Recommendation System - Long User Sequence Modeling
User sequence modeling has been a hot topic recently in recommendation system thanks to the advancement of transformer architecture and more powerful hardware. In this blog, I would like to have a simple review on the evolution of user sequence modeling work, especially long user sequence modeling. Hope this blog could inspire broader exploration ideas for the future.
Here is a quick outlets on the papers that we are going to discuss about today
- TWIN: TWo-stage Interest Network for Lifelong User Behavior Modeling in CTR Prediction at Kuaishou
- TWIN V2: Scaling Ultra-Long User Behavior Sequence Modeling for Enhanced CTR Prediction at Kuaishou
- TransAct: Transformer-based Realtime User Action Model for Recommendation at Pinterest
- TransAct V2: Lifelong User Action Sequence Modeling on Pinterest Recommendation
- LONGER: Scaling Up Long Sequence Modeling in Industrial Recommenders
- DV365: Extremely Long User History Modeling at Instagram
Now, let’s begin our journey with the ancient world.
Ancient World
User sequence essentially is a chronologic sequence of collaborative signals collected from certain domain, e.g. the feed posts that a user has viewed, clicked and commented or the ads that a user has clicked.
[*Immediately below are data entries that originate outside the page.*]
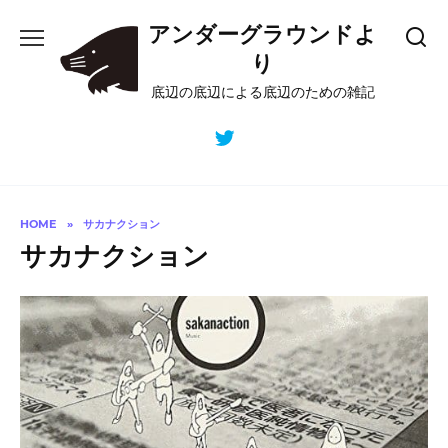
Skip
アンダーグラウンドよ
to
content
り
底辺の底辺による底辺のための雑記
HOME
»
サカナクション
サカナクション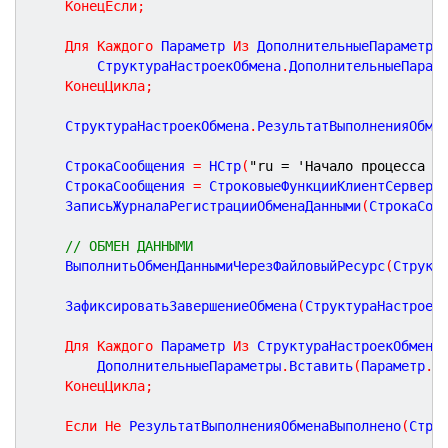
КонецЕсли
;
Для
Каждого
 Параметр 
Из
 ДополнительныеПараметры
		СтруктураНастроекОбмена
.
ДополнительныеПарам
КонецЦикла
;
	СтруктураНастроекОбмена
.
РезультатВыполненияОбме
	СтрокаСообщения 
=
 НСтр
(
"ru = 'Начало процесса о
	СтрокаСообщения 
=
 СтроковыеФункцииКлиентСервер
.
	ЗаписьЖурналаРегистрацииОбменаДанными
(
СтрокаСоо
// ОБМЕН ДАННЫМИ
	ВыполнитьОбменДаннымиЧерезФайловыйРесурс
(
Структ
	ЗафиксироватьЗавершениеОбмена
(
СтруктураНастроек
Для
Каждого
 Параметр 
Из
 СтруктураНастроекОбмена
		ДополнительныеПараметры
.
Вставить
(
Параметр
.
К
КонецЦикла
;
Если
Не
 РезультатВыполненияОбменаВыполнено
(
Стру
In the past, these signals are usually processed in a reduction format, which means that we would drop the chronologic information and use a simple pooling strategy to fuse the information together, similar to the example below.
There are some issues within this approach:
- The lost of chronologic information leads to the loss of granularity on user’s short term and long term interest. There is some solution such as introducing recency wight to put more emphasis on user’s recent behavior, but still might lead to suboptimal representation of user
- The simple pooling strategy leads us not able to learn too much useful signals from user’s sequence behavior. For example, after seeing a video of NBA, user might visit sports shop for basketball. Such relationship is implicitly encoded within user’s behavior but could not be learnt once they are aggregated together.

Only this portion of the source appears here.